What to do = Looking at the entries underneath, work out how many lines contain "morte". Write only that number.

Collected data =
━━━━━━━━━━━━━━━━━━━━━━━━━━━━━━

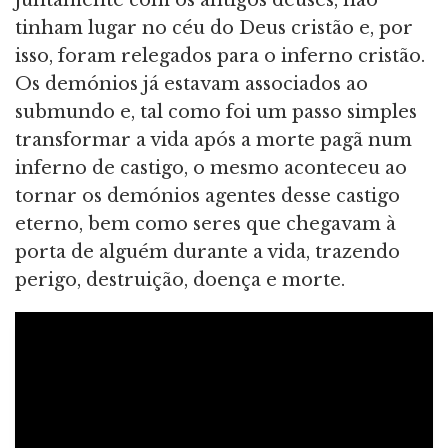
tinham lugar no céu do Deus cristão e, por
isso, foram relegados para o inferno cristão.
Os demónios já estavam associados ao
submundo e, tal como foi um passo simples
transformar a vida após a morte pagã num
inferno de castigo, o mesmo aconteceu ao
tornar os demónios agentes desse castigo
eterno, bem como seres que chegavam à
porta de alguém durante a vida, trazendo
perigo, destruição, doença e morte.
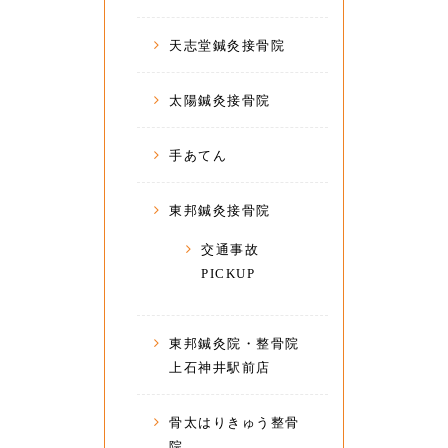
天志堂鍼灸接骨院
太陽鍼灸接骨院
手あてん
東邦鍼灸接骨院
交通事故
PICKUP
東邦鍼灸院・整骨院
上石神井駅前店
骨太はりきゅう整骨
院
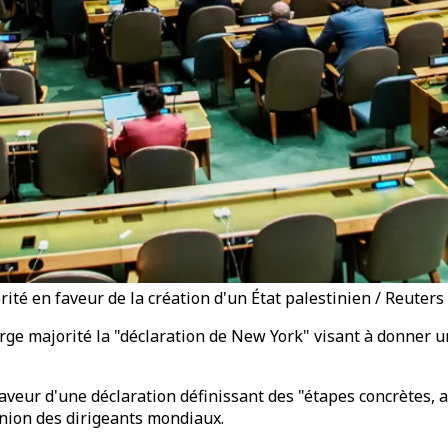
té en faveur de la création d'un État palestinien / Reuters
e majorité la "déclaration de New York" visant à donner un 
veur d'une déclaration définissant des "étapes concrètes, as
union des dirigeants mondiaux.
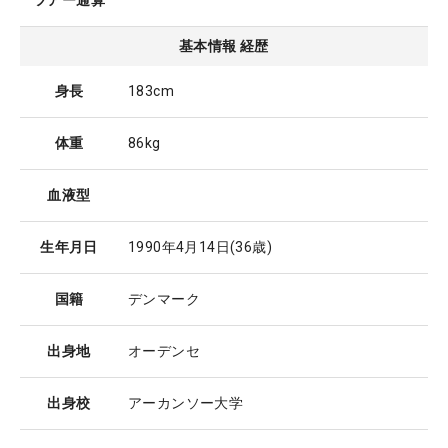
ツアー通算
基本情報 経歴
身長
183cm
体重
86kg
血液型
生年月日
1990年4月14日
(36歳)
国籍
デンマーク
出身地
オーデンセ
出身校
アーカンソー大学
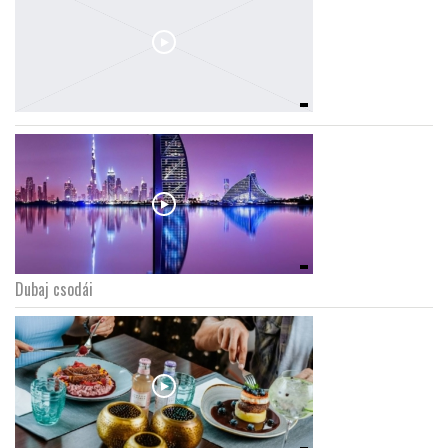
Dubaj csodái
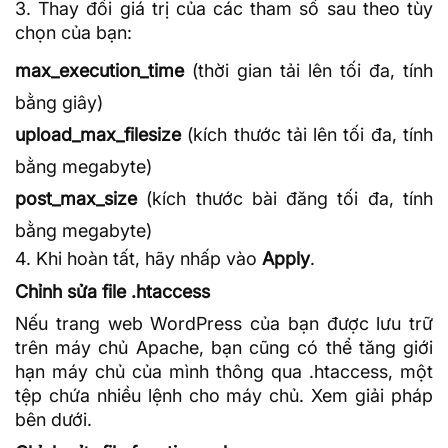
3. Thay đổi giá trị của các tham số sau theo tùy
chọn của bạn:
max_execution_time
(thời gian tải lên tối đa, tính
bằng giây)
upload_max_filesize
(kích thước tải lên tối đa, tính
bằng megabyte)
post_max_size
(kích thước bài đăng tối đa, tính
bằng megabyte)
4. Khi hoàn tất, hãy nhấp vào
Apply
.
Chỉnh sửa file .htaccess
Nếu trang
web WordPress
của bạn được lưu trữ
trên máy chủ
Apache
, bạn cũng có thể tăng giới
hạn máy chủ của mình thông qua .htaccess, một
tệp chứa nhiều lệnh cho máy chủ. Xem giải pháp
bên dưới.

━━━━━━━━━━━━━━━━━━━━━━━━━━━━━━

Result below = 2